## What you should do
Scan the entries below for "крае" and copy each line that holds it.

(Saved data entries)

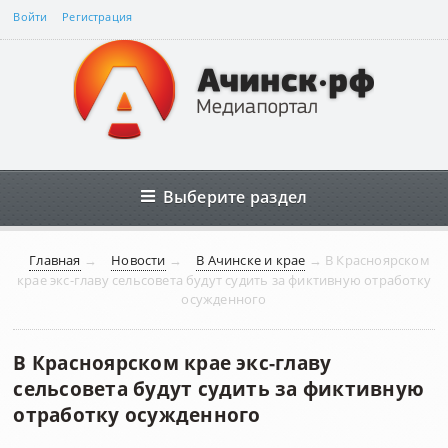
Войти
Регистрация
Выберите раздел
Главная
→
Новости
→
В Ачинске и крае
→
В Красноярском
крае экс-главу сельсовета будут судить за фиктивную отработку
осужденного
В Красноярском крае экс-главу
сельсовета будут судить за фиктивную
отработку осужденного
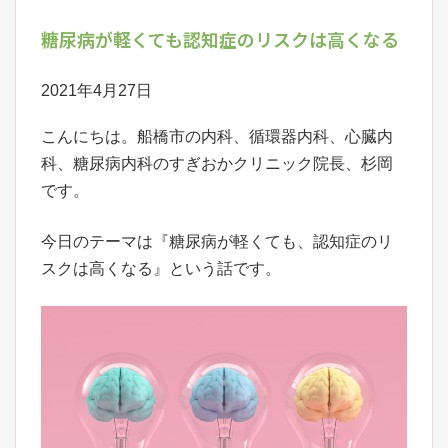
糖尿病が軽くても認知症のリスクは高くなる
2021年4月27日
こんにちは。船橋市の内科、循環器内科、心臓内
科、糖尿病内科のすぎおかクリニック院長、杉岡
です。
今日のテーマは『糖尿病が軽くても、認知症のリ
スクは高くなる』という話です。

## Completed exercise
В Ачинске и крае
крае экс-главу сельсовета будут судить за фиктивную отработку
В Красноярском крае экс-главу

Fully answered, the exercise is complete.